Data extracted from a collection
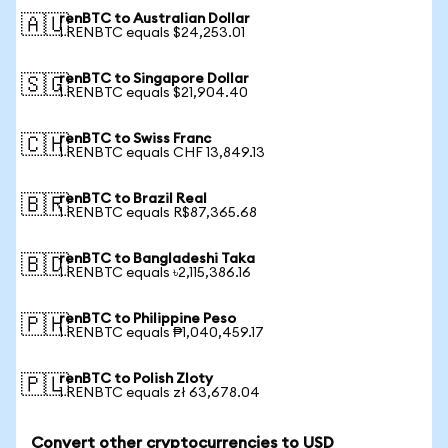
renBTC to Australian Dollar
🇦🇺
1 RENBTC equals $24,253.01
renBTC to Singapore Dollar
🇸🇬
1 RENBTC equals $21,904.40
renBTC to Swiss Franc
🇨🇭
1 RENBTC equals CHF 13,849.13
renBTC to Brazil Real
🇧🇷
1 RENBTC equals R$87,365.68
renBTC to Bangladeshi Taka
🇧🇩
1 RENBTC equals ৳2,115,386.16
renBTC to Philippine Peso
🇵🇭
1 RENBTC equals ₱1,040,459.17
renBTC to Polish Zloty
🇵🇱
1 RENBTC equals zł 63,678.04
Convert other cryptocurrencies to USD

**TASK DETAILS**
Only the lines from the one containing "1 RENBTC equals ₱1,040,459.17" through the end of the entries above belong in the answer; repeat them exactly.

**SOLUTION FOR THIS EXERCISE**
1 RENBTC equals ₱1,040,459.17
renBTC to Polish Zloty
🇵🇱
1 RENBTC equals zł 63,678.04
Convert other cryptocurrencies to USD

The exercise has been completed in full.